» **TRY IT**: Transcribe exactly the lines that fall between the one holding "15 vrk säilytysajan" and the one holding "9 kpl, löytökissoista kolme haettiin takaisin", inclusive, from the entries below.
--- SUPPLIED DATA Enclosed Below ---
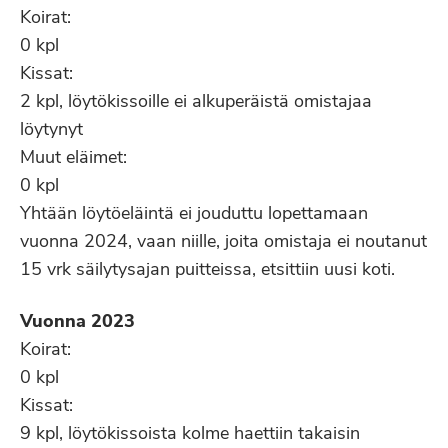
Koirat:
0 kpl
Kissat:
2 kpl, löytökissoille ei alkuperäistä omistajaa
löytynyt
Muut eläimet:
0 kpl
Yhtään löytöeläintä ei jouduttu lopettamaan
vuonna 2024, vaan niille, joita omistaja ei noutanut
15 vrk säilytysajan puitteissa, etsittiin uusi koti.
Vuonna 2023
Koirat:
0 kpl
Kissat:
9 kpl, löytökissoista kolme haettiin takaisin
--- End of Enclosed SUPPLIED DATA ---
--- SUPPLIED DATA Enclosed Below ---
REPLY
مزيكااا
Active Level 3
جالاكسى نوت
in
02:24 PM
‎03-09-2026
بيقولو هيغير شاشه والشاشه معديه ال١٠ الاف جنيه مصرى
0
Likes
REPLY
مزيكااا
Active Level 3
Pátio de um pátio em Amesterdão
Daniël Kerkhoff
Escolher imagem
--- End of Enclosed SUPPLIED DATA ---
» **OUTPUT OF THE TASK**:
15 vrk säilytysajan puitteissa, etsittiin uusi koti.
Vuonna 2023
Koirat:
0 kpl
Kissat:
9 kpl, löytökissoista kolme haettiin takaisin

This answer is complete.